The default configuration does sender checks in the recipient ACL. These checks include:
- Optionally, verify that the sender address has a domain to which email can be routed;
- Optionally, verify that the sender’s address can receive mail; and
- Optionally, verify that the sender address is permitted by SPF.
Due to information forgery by legitimate organizations, several checks are difficult to use without whitelists. Some of these are conditionally being tested using the freeze control. This causes the email to be held in the delivery queue if it is accepted. These rules, which may initially require significant administration time, include:
- The HELO identity does not have a valid domain at the second level (example.com rather than com).
- The sender address has a domain part to which email can not be routed.

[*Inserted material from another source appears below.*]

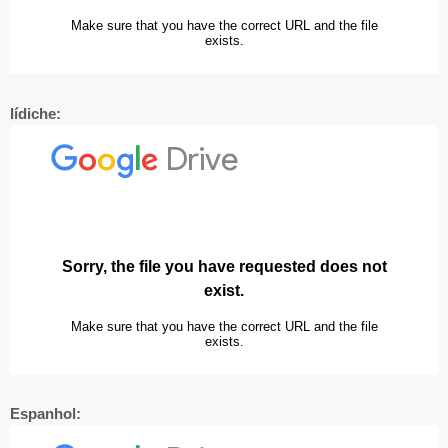
Iídiche:
Espanhol:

- The sender is not permitted by SPF policy.
Recipient checks
The 30_local-config_check-rcpt file contains local additions to the ACL for the Recipient command. The recipient command is issued once for each recipient. Our ACL is included in the existing ACL just before accepting the current recipient. This mechanism is designed to provide local checks to be easily added to either configuration setup. Other than the delays, the checks in the prior ACLs could be implemented here. The same mechanism is used for the data command.
The following rules are implemented:
- Accept signed return path addresses when the sender is either empty or the targeted recipient. Other senders are handled by normal checks. Signing return paths has been described in another post;
- Flags bogus notifications for handling in the Data ACL. This requires callouts to work;
- Deny the recipient if the server is listed in the Spamhaus blacklist;
- Accept the message if is a notification; and
- Greylist the message if the server looks bogus. (Server fails rDSN and HELO validations and is not whitelisted. This could be more aggressive and greylist if either validation fails.) Greylisting is implemented using the MySQL method described on a variety of sites.
The checks applied to this point eliminate over 90% of our SPAM load. This occurs with little overhead and requires only a few DNS lookups. The DNS lookups end up locally cached for use by the Spam filter when the Data ACL is run.
DATA checks
The 40_local-config_check-data file local additions to the ACL for the DATA command. The data ACL is the last chance to reject SPAM. The following rules are implemented.
- Reject messages flagged as a bogus notification in the recipient ACL;
- Scan the message for malware and freeze if any is found;
- Accept messages from local senders and senders using the Submission protocol; and
- Invoke Spamassassin to check the message content for Spam.
To feed our database, we scan all Internet messages. Otherwise, we would skip the Spamassassin based on whitelists and other criteria. Once we have gotten a spam score from Spamassassin we run several rules. These include:
- Add a spam status header to the message;
- Accept the message if it is ham (Lowest spam scores.);
- Reject all spam from postmasters and mailer-daemons;
- Reject all Spam that exceeds a high limit; and
- Flag Spam in the subject header if we are going to accept it.
Notes
When testing new rules I use two techniques to prevent loss of email. During testing, I use two techniques. With both these techniques, I add hosts to a whitelist or a blacklist as appropriate. The techniques I use are:
- Defer rather than deny the message.
- Use
control = freeze
to prevent final delivery if the email is eventually accepted.
The logcheck
program checks Exim’s mainlog
file and reports lines of interest. Normal messages are excluded from the report, so only lines of interest are reported. All messages which are frozen or deferred are reported. This allows for timely follow-up.
My experience has shown that servers for legitimate bulk and automated email are often poorly configured. This prevents applying some rules I would prefer to implement. I do attempt to notify some operators, but in some cases, their configuration is so poor it is nearly impossible. (Thomas Cook Travel this means you, among others.)